- _Saved entries_
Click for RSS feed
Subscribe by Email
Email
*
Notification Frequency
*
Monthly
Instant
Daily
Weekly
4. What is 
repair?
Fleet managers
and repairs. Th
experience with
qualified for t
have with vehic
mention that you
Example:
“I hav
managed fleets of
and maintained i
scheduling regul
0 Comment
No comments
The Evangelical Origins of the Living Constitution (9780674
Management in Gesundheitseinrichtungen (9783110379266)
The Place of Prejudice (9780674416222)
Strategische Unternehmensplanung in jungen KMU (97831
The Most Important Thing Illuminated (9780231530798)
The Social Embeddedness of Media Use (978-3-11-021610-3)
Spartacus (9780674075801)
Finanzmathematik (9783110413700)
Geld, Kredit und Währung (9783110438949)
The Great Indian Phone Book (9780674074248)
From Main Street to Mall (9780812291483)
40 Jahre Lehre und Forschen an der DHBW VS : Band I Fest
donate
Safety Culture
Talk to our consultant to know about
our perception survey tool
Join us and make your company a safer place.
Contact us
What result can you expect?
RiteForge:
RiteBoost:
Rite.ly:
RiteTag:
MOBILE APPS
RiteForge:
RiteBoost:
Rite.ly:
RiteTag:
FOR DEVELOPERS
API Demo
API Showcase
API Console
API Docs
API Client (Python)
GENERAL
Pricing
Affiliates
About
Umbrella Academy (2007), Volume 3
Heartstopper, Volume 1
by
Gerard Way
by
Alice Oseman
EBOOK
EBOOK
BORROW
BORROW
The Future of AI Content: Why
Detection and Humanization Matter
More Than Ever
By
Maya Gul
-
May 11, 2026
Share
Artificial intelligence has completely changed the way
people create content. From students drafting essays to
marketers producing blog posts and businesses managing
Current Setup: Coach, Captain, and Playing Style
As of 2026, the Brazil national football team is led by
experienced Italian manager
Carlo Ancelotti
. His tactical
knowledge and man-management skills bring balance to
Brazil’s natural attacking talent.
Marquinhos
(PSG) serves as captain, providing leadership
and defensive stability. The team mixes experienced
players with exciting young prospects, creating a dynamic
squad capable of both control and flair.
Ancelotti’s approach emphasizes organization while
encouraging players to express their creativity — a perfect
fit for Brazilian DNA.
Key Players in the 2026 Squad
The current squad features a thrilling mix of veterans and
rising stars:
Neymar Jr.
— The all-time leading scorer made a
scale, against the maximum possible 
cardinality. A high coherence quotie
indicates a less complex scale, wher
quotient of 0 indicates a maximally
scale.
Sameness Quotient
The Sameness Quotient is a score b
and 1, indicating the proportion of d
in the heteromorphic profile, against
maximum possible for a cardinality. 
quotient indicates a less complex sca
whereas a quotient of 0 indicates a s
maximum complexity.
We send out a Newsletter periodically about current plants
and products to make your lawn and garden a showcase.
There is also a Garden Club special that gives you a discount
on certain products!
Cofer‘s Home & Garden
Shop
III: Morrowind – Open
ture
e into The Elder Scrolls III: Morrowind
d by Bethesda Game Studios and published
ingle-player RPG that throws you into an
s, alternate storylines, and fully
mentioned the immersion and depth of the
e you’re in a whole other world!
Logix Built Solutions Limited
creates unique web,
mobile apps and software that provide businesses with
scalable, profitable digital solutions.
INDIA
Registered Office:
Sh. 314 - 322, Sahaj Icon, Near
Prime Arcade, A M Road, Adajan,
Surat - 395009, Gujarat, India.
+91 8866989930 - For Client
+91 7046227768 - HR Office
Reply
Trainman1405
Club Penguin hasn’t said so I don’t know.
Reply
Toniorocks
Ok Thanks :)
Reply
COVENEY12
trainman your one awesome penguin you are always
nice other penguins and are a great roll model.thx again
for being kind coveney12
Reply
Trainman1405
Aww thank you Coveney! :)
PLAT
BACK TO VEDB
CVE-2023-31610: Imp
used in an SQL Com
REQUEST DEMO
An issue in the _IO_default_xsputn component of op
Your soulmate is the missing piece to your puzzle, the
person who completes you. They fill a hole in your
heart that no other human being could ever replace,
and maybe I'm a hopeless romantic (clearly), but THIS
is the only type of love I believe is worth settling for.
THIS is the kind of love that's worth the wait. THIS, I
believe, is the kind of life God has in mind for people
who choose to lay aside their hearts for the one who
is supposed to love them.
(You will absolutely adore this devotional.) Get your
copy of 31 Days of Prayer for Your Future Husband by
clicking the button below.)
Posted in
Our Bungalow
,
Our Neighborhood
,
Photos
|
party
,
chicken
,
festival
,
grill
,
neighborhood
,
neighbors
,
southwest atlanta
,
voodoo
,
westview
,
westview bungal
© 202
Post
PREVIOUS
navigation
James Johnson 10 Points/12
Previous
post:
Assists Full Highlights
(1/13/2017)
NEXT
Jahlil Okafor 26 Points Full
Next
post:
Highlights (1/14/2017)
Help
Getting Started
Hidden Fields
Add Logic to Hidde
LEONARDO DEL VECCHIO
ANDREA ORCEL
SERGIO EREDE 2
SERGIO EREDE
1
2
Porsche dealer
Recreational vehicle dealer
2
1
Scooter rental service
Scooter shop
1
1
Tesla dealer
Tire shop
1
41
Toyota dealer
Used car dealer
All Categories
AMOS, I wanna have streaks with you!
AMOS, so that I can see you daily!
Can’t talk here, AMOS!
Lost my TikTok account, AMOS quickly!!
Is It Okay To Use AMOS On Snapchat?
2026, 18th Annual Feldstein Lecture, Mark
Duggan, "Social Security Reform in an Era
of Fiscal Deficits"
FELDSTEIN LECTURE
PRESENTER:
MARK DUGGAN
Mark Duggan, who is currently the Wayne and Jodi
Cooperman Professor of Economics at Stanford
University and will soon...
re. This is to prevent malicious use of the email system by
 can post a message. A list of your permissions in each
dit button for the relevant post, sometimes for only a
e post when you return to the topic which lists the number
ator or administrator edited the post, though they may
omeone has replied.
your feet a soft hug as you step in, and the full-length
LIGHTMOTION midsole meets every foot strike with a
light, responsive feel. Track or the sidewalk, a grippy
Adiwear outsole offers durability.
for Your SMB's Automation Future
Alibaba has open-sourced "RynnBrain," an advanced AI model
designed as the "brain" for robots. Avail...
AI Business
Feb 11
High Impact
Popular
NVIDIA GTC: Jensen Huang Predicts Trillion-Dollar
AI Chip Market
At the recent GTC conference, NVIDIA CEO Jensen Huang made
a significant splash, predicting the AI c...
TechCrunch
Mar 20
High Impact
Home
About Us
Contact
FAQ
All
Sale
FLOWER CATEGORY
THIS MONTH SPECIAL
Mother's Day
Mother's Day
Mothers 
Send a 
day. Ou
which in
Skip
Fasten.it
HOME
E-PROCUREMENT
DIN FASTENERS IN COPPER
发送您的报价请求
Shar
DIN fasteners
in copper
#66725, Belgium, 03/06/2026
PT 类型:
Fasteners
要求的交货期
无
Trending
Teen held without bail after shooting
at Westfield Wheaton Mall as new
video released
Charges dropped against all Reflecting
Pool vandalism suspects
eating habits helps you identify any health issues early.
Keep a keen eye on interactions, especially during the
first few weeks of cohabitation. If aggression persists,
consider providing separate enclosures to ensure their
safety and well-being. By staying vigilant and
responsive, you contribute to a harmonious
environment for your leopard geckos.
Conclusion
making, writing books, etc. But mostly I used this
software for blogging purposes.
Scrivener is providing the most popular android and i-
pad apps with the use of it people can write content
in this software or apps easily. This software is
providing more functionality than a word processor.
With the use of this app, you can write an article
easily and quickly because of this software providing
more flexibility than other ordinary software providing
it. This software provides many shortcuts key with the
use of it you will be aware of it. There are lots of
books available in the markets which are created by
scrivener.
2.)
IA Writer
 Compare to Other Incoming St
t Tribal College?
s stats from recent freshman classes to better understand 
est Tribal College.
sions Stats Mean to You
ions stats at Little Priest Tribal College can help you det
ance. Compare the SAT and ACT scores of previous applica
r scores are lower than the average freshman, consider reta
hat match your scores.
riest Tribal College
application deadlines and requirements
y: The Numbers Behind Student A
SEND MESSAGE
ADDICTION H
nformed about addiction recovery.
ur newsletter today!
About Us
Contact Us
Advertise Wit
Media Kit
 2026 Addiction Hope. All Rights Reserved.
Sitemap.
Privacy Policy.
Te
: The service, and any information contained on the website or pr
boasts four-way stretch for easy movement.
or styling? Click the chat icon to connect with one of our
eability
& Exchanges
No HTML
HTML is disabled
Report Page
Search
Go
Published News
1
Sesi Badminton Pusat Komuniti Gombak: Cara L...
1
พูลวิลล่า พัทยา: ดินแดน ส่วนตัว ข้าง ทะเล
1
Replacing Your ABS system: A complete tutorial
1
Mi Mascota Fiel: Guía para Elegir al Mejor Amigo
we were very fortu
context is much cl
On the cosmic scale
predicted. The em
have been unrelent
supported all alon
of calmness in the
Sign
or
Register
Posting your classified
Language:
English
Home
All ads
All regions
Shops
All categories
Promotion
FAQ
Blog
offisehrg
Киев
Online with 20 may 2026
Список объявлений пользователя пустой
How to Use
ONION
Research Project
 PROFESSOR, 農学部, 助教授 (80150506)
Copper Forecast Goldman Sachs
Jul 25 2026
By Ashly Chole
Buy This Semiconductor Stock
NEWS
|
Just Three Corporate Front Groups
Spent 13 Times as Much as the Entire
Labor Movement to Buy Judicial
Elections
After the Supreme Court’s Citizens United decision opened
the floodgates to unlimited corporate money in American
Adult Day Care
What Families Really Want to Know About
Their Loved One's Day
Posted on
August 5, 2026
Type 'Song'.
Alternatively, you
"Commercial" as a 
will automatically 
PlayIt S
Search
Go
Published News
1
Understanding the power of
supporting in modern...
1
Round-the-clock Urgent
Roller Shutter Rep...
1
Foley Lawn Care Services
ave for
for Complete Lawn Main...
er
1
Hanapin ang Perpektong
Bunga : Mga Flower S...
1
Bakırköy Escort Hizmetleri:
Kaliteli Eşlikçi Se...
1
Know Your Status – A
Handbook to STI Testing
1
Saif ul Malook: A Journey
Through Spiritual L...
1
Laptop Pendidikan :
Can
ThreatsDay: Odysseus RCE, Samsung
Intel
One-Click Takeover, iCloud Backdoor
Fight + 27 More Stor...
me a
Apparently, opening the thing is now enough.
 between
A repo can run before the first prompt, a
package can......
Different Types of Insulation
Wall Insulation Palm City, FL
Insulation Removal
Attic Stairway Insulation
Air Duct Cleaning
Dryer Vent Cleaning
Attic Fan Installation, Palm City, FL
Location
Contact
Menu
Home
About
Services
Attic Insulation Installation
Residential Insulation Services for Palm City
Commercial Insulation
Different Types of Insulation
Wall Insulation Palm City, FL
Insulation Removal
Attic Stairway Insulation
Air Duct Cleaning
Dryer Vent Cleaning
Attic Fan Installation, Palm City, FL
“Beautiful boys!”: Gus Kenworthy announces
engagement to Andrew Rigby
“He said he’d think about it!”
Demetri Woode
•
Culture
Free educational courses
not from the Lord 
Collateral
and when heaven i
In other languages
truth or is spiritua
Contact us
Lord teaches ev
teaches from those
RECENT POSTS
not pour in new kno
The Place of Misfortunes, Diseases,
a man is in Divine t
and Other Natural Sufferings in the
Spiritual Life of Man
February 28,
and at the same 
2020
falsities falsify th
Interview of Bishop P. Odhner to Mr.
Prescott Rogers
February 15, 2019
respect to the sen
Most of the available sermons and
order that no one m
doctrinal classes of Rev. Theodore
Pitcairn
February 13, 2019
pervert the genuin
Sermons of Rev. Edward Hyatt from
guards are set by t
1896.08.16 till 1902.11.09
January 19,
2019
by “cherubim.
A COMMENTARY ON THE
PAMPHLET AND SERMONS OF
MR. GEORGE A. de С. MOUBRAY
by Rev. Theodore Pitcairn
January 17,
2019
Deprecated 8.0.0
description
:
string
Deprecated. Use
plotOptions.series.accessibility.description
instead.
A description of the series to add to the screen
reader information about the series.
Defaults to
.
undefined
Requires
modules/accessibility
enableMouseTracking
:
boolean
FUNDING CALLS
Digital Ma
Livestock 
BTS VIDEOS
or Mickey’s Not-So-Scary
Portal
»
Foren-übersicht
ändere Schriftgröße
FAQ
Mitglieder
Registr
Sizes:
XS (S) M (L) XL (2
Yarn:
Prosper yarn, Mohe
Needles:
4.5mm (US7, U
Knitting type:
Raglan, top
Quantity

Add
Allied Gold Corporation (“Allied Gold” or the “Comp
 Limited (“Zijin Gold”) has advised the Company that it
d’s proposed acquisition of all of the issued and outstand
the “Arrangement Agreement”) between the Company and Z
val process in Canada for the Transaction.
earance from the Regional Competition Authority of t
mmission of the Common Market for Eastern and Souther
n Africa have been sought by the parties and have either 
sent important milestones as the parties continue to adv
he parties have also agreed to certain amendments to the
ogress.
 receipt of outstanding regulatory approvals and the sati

- _TRY IT_
The lines to extract from the data above begin with the line containing "Assists Full Highlights" and end with the line containing "video released". Extract them exactly, including both.

- _FINAL ANSWER_
Assists Full Highlights
(1/13/2017)
NEXT
Jahlil Okafor 26 Points Full
Next
post:
Highlights (1/14/2017)
Help
Getting Started
Hidden Fields
Add Logic to Hidde
LEONARDO DEL VECCHIO
ANDREA ORCEL
SERGIO EREDE 2
SERGIO EREDE
1
2
Porsche dealer
Recreational vehicle dealer
2
1
Scooter rental service
Scooter shop
1
1
Tesla dealer
Tire shop
1
41
Toyota dealer
Used car dealer
All Categories
AMOS, I wanna have streaks with you!
AMOS, so that I can see you daily!
Can’t talk here, AMOS!
Lost my TikTok account, AMOS quickly!!
Is It Okay To Use AMOS On Snapchat?
2026, 18th Annual Feldstein Lecture, Mark
Duggan, "Social Security Reform in an Era
of Fiscal Deficits"
FELDSTEIN LECTURE
PRESENTER:
MARK DUGGAN
Mark Duggan, who is currently the Wayne and Jodi
Cooperman Professor of Economics at Stanford
University and will soon...
re. This is to prevent malicious use of the email system by
 can post a message. A list of your permissions in each
dit button for the relevant post, sometimes for only a
e post when you return to the topic which lists the number
ator or administrator edited the post, though they may
omeone has replied.
your feet a soft hug as you step in, and the full-length
LIGHTMOTION midsole meets every foot strike with a
light, responsive feel. Track or the sidewalk, a grippy
Adiwear outsole offers durability.
for Your SMB's Automation Future
Alibaba has open-sourced "RynnBrain," an advanced AI model
designed as the "brain" for robots. Avail...
AI Business
Feb 11
High Impact
Popular
NVIDIA GTC: Jensen Huang Predicts Trillion-Dollar
AI Chip Market
At the recent GTC conference, NVIDIA CEO Jensen Huang made
a significant splash, predicting the AI c...
TechCrunch
Mar 20
High Impact
Home
About Us
Contact
FAQ
All
Sale
FLOWER CATEGORY
THIS MONTH SPECIAL
Mother's Day
Mother's Day
Mothers 
Send a 
day. Ou
which in
Skip
Fasten.it
HOME
E-PROCUREMENT
DIN FASTENERS IN COPPER
发送您的报价请求
Shar
DIN fasteners
in copper
#66725, Belgium, 03/06/2026
PT 类型:
Fasteners
要求的交货期
无
Trending
Teen held without bail after shooting
at Westfield Wheaton Mall as new
video released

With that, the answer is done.